Q: What do you like to do in the little spare time that you might have?
Good question. I love thinking about the future and how we might use these kinds of technologies to impact medicine. I have three kids and a family, and as they are getting older, I enjoy traveling and spending time with them. It has been really rewarding to see them grow up, as you can imagine.
Q: Before reaching the finish line, what’s your favorite book?
Lord of the Rings by JRR Tolkien. It highlights the importance of aiming to achieve almost impossible goals and how essential an incredible team is in achieving those goals.
Q: Favorite movie?
Star Wars. The idea of the future where we develop incredible technology with the goal of helping humanity is always something that has inspired me. Just thinking beyond where we are today to some world that we can imagine differently was always very moving.
Q: Is there a motto or saying that epitomizes or sums up the way you approach leadership and business?
There are a couple. One is “Don’t let the perfect become the enemy of the good.” This is something I’ve used both in the academic setting as well as at DELFI. The goal here is to create meaningful advances but to do them in a timely fashion.
We have spent some time thinking about values for DELFI. And in that process, we have developed three different ones that reflect underlying principles of leadership that I believe in. The first is “Lead with science, anchor in pragmatism.” You’re starting with science, but it’s got to be very rigorous science that can be practically useful. The second is “Build with and for all.” The concept here is that diversity is important — both in your team but also in who you think these tests will ultimately be useful for. The last is “Put we over I.” For any effort to be successful, you need to think from a team perspective. Obviously, we want everybody’s individual thoughts and contributions, but thinking as a team and thinking about a goal that’s larger than yourself often leads to everybody being able to do incredible things.

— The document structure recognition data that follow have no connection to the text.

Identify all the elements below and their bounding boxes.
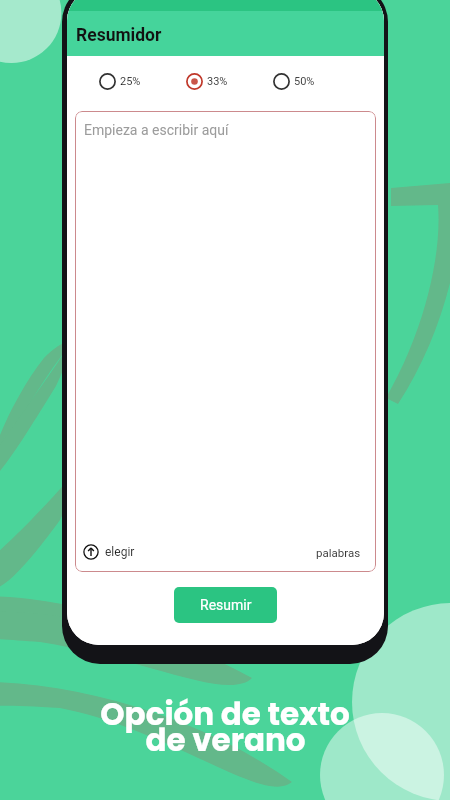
staticText: 25% — [120, 75, 141, 88]
staticText: Resumir — [200, 597, 252, 613]
button[interactable]: elegir — [83, 544, 135, 560]
staticText: Opción de texto — [100, 692, 350, 735]
staticText: 50% — [294, 75, 315, 88]
staticText: elegir — [105, 545, 135, 559]
button[interactable]: 33% — [186, 73, 273, 90]
staticText: Empieza a escribir aquí — [84, 122, 229, 138]
staticText: 33% — [207, 75, 228, 88]
button[interactable]: Resumir — [174, 587, 277, 623]
staticText: Resumidor — [76, 25, 162, 46]
button[interactable]: 50% — [273, 73, 360, 90]
button[interactable]: 25% — [99, 73, 186, 90]
button[interactable]: Empieza a escribir aquí — [75, 111, 376, 572]
staticText: palabras — [316, 546, 361, 559]
staticText: de verano — [145, 718, 306, 761]
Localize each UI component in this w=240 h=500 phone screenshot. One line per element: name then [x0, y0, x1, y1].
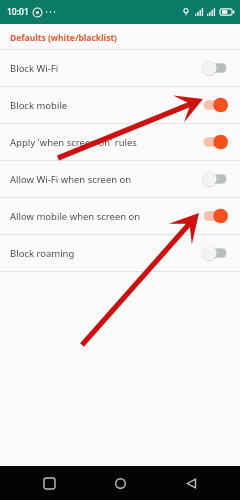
- button[interactable]: Block roaming: [0, 235, 240, 271]
- button[interactable]: Allow mobile when screen on: [0, 198, 240, 234]
- staticText: Block mobile: [10, 99, 68, 112]
- staticText: 10:01: [7, 6, 29, 18]
- staticText: Apply 'when screen on' rules: [10, 136, 137, 149]
- button[interactable]: Toggle off: [201, 245, 229, 261]
- button[interactable]: Allow Wi-Fi when screen on: [0, 161, 240, 197]
- button[interactable]: Recents: [27, 466, 71, 500]
- button[interactable]: Back: [169, 466, 213, 500]
- staticText: Defaults (white/blacklist): [10, 32, 117, 44]
- staticText: Allow mobile when screen on: [10, 210, 141, 223]
- button[interactable]: Toggle off: [201, 60, 229, 76]
- button[interactable]: Toggle on: [201, 134, 229, 150]
- button[interactable]: Apply 'when screen on' rules: [0, 124, 240, 160]
- staticText: Block Wi-Fi: [10, 62, 59, 75]
- button[interactable]: Toggle on: [201, 208, 229, 224]
- button[interactable]: Block mobile: [0, 87, 240, 123]
- staticText: Block roaming: [10, 247, 75, 260]
- button[interactable]: Toggle on: [201, 97, 229, 113]
- button[interactable]: Home: [98, 466, 142, 500]
- button[interactable]: Toggle off: [201, 171, 229, 187]
- button[interactable]: Block Wi-Fi: [0, 50, 240, 86]
- staticText: Allow Wi-Fi when screen on: [10, 173, 132, 186]
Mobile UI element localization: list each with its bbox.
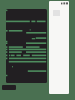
button[interactable]: Terminal output — [6, 9, 47, 83]
button[interactable]: Taskbar — [2, 85, 16, 90]
button[interactable]: Phone preview — [49, 1, 69, 94]
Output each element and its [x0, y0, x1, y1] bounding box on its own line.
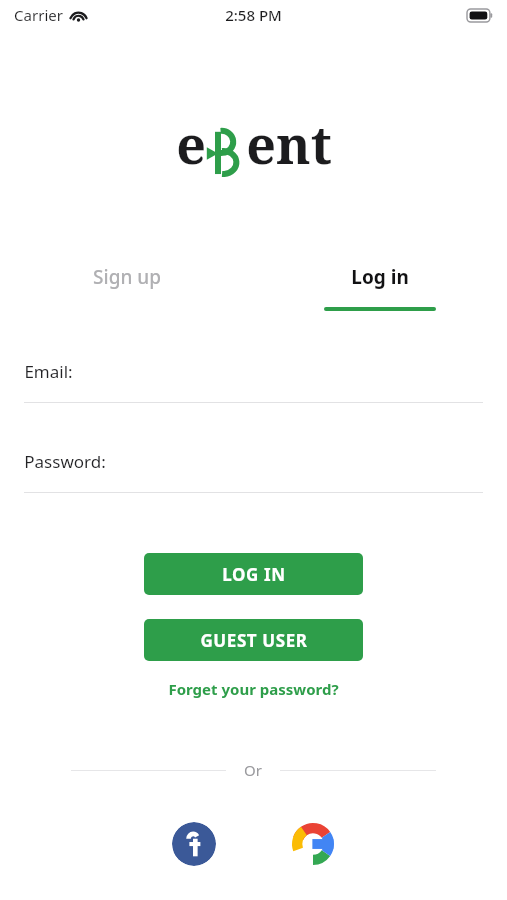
button[interactable]: Log in [253, 264, 507, 318]
staticText: Carrier [14, 5, 63, 25]
button[interactable]: LOG IN [144, 553, 363, 595]
staticText: Email: [24, 360, 73, 383]
staticText: ent [246, 108, 332, 179]
staticText: Forget your password? [168, 679, 339, 699]
staticText: GUEST USER [200, 629, 308, 652]
button[interactable]: Sign up [0, 264, 253, 318]
button[interactable]: Forget your password? [0, 677, 507, 701]
staticText: e [176, 108, 206, 179]
button[interactable]: GUEST USER [144, 619, 363, 661]
staticText: LOG IN [222, 563, 286, 586]
staticText: Log in [351, 264, 409, 290]
staticText: 2:58 PM [225, 5, 282, 25]
button[interactable]: Email: [24, 360, 483, 403]
button[interactable]: Password: [24, 450, 483, 493]
staticText: Or [244, 760, 262, 780]
button[interactable]: Sign in with Facebook [172, 822, 216, 866]
staticText: Password: [24, 450, 106, 473]
staticText: Sign up [93, 264, 161, 290]
button[interactable]: Sign in with Google [291, 822, 335, 866]
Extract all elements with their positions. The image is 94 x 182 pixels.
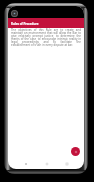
button[interactable]: Recents: [63, 160, 70, 167]
button[interactable]: Back: [22, 160, 29, 167]
button[interactable]: Rules of Procedure: [8, 18, 84, 28]
staticText: The objectives of this Rule are to creat…: [11, 28, 81, 47]
button[interactable]: Home: [43, 160, 50, 167]
staticText: Rules of Procedure: [11, 22, 39, 26]
button[interactable]: Add: [71, 147, 80, 156]
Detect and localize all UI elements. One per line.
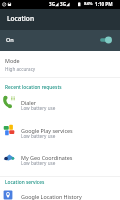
staticText: Recent location requests — [5, 84, 62, 91]
button[interactable]: Mode — [0, 51, 120, 77]
staticText: Low battery use — [21, 160, 56, 166]
staticText: 1:10 PM — [95, 1, 113, 7]
staticText: My Geo Coordinates — [21, 154, 120, 161]
staticText: 84% — [84, 1, 93, 7]
staticText: Dialer — [21, 99, 120, 106]
staticText: Low battery use — [21, 105, 56, 111]
staticText: Google Location History — [21, 193, 120, 200]
other: Location on — [99, 34, 112, 46]
staticText: High accuracy — [5, 66, 36, 72]
staticText: 3G — [49, 1, 55, 7]
staticText: Low battery use — [21, 133, 56, 139]
staticText: Location services — [5, 179, 45, 186]
button[interactable]: Google Play services — [0, 123, 120, 146]
staticText: 3G — [60, 1, 66, 7]
staticText: Location — [7, 14, 35, 23]
staticText: On — [6, 36, 14, 43]
button[interactable]: Dialer — [0, 95, 120, 118]
button[interactable]: Google Location History — [0, 189, 120, 200]
button[interactable]: My Geo Coordinates — [0, 150, 120, 173]
staticText: Mode — [5, 57, 20, 64]
staticText: Low battery use — [21, 199, 56, 200]
button[interactable]: On — [0, 30, 120, 51]
staticText: Google Play services — [21, 127, 120, 134]
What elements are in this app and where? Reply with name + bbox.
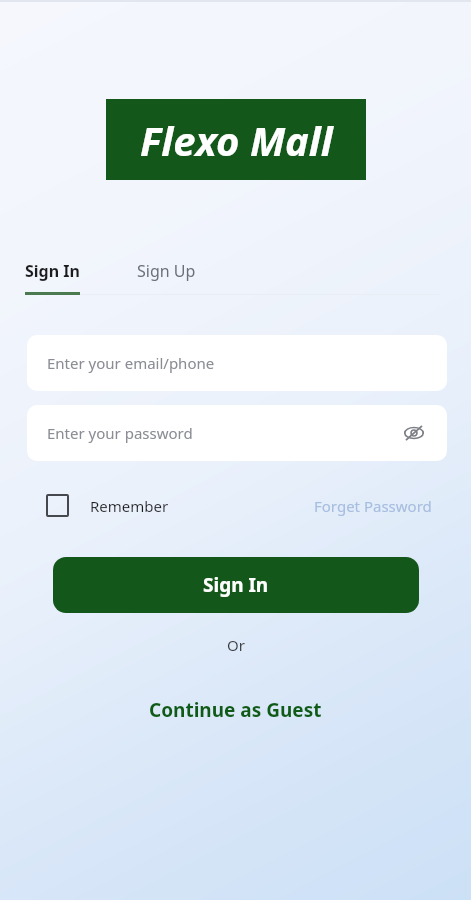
button[interactable]: Continue as Guest [0,697,471,723]
staticText: Enter your password [47,423,193,443]
button[interactable]: Enter your email/phone [27,335,447,391]
staticText: Sign In [203,572,269,598]
staticText: Enter your email/phone [47,353,215,373]
staticText: Sign Up [137,260,196,282]
button[interactable]: Show password [399,418,429,448]
button[interactable]: Sign In [53,557,419,613]
staticText: Or [227,635,245,655]
staticText: Continue as Guest [149,697,322,723]
button[interactable]: Remember [46,494,169,517]
button[interactable]: Enter your password [27,405,447,461]
staticText: Sign In [25,260,80,282]
staticText: Remember [90,496,169,516]
button[interactable]: Sign Up [137,260,196,282]
staticText: Flexo Mall [140,113,333,167]
button[interactable]: Forget Password [314,496,432,516]
button[interactable]: Sign In [25,260,80,282]
staticText: Forget Password [314,496,432,516]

Q: Who is the one person who had the most impact on your professional career?
There are many individuals who have had a tremendous impact on my professional career, but too many to list. In terms of a historical figure who has inspired me and my work, I would say Louis Pasteur for his discoveries in medicine that have had an important impact on public health and in prevention of disease. His quote, ‘Chance favors the prepared mind,’ has been relevant for our work in discovering and recognizing key features of the cancer genome that may be useful for early cancer detection.